Wednesday, September 12, 2012
Thank you, Mr. Chairman, for holding this important roundtable today. I also want to thank you for your continued leadership on this issue.
In 2007, I began conducting extensive oversight and seeking disclosure of industry financial ties with groups including taxpayer funded research, physicians, medical schools, medical journals, continuing medical education companies, and patient advocacy non-profit organizations.
We exposed numerous cases where there were vast disparities between drug company payments received and reported by leading medical researchers. Two examples of disparities included:
· At Stanford University, the chairman of psychiatry received an NIH grant to study a drug, while partially owning as much as $6 million in stock in a company that was seeking FDA approval of that drug. After exposure, the NIH removed the individual from the grant.
· At Harvard University, three professors failed to report almost a million dollars each in outside income while heading up several NIH grants. In response to my oversight, Harvard revised the conflict of interest policies and conducted an internal investigation of these professors.
These problems led to the Physician Payments Sunshine Act.

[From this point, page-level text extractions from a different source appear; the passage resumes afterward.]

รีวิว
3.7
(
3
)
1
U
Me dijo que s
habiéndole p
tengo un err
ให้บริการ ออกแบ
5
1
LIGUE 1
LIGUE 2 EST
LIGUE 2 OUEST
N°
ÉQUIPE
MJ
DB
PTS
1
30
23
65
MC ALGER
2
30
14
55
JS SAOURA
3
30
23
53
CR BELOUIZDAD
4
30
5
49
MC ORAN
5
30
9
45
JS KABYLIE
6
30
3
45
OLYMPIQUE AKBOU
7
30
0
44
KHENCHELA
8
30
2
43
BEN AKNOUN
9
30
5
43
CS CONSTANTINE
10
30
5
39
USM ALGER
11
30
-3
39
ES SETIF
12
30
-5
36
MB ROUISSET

The Sunshine Act establishes a nationwide standard requiring drug, device and biologic makers to report payments to doctors to the Department of Health and Human Services.

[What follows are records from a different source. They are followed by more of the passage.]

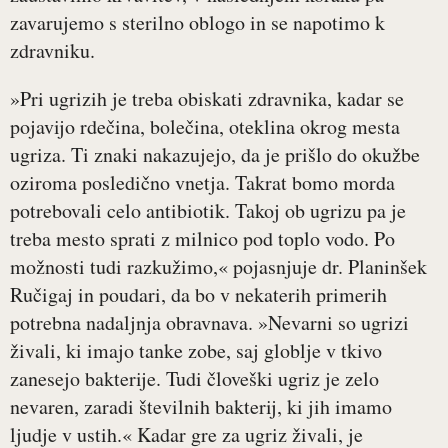
zavarujemo s sterilno oblogo in se napotimo k
zdravniku.
»Pri ugrizih je treba obiskati zdravnika, kadar se
pojavijo rdečina, bolečina, oteklina okrog mesta
ugriza. Ti znaki nakazujejo, da je prišlo do okužbe
oziroma posledično vnetja. Takrat bomo morda
potrebovali celo antibiotik. Takoj ob ugrizu pa je
treba mesto sprati z milnico pod toplo vodo. Po
možnosti tudi razkužimo,« pojasnjuje dr. Planinšek
Ručigaj in poudari, da bo v nekaterih primerih
potrebna nadaljnja obravnava. »Nevarni so ugrizi
živali, ki imajo tanke zobe, saj globlje v tkivo
zanesejo bakterije. Tudi človeški ugriz je zelo
nevaren, zaradi številnih bakterij, ki jih imamo
ljudje v ustih.« Kadar gre za ugriz živali, je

It requires information about those payments to be posted online in a user friendly way for public consumption. It also establishes penalties as high as $1 million for knowingly failing to report the information.

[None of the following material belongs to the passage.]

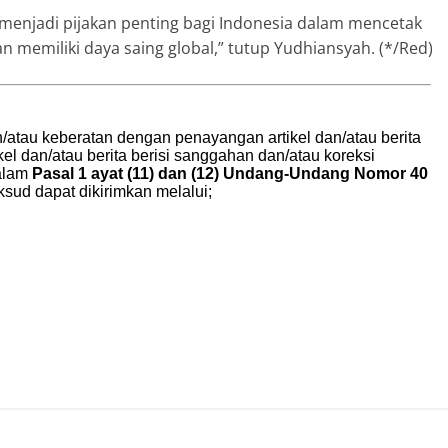
 menjadi pijakan penting bagi Indonesia dalam mencetak
an memiliki daya saing global,” tutup Yudhiansyah. (*/Red)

As we all know, the legislation was ultimately included as Section 6002 of the Patient Protection and Affordable Care Act.
The Centers for Medicare and Medicaid Services (CMS) was eventually tasked with carrying out the Sunshine Act. The agency had until October 1, 2011, to issue regulations.
When CMS failed to meet that deadline, Senator Kohl and I wrote to CMS about why it failed to meet the deadline. We asked for a timetable for issuing the preliminary regulations and implementing the Sunshine Act.
CMS’s response was incomplete and uninformative. There was no explanation for the delay and no indication of when to expect completion.
At the time of the response, the U.S. government just settled with a medical device maker for $2.4 million over allegations of kickbacks to doctors to use the company’s products. The payments to doctors are the kind that might be prevented through disclosure as soon as the Sunshine Act is in place.
Senator Kohl and I then scheduled a hearing to force the agency to publicly explain why the rule was taking so long. Not surprisingly, on the eve of the hearing CMS finally issued the proposed rule.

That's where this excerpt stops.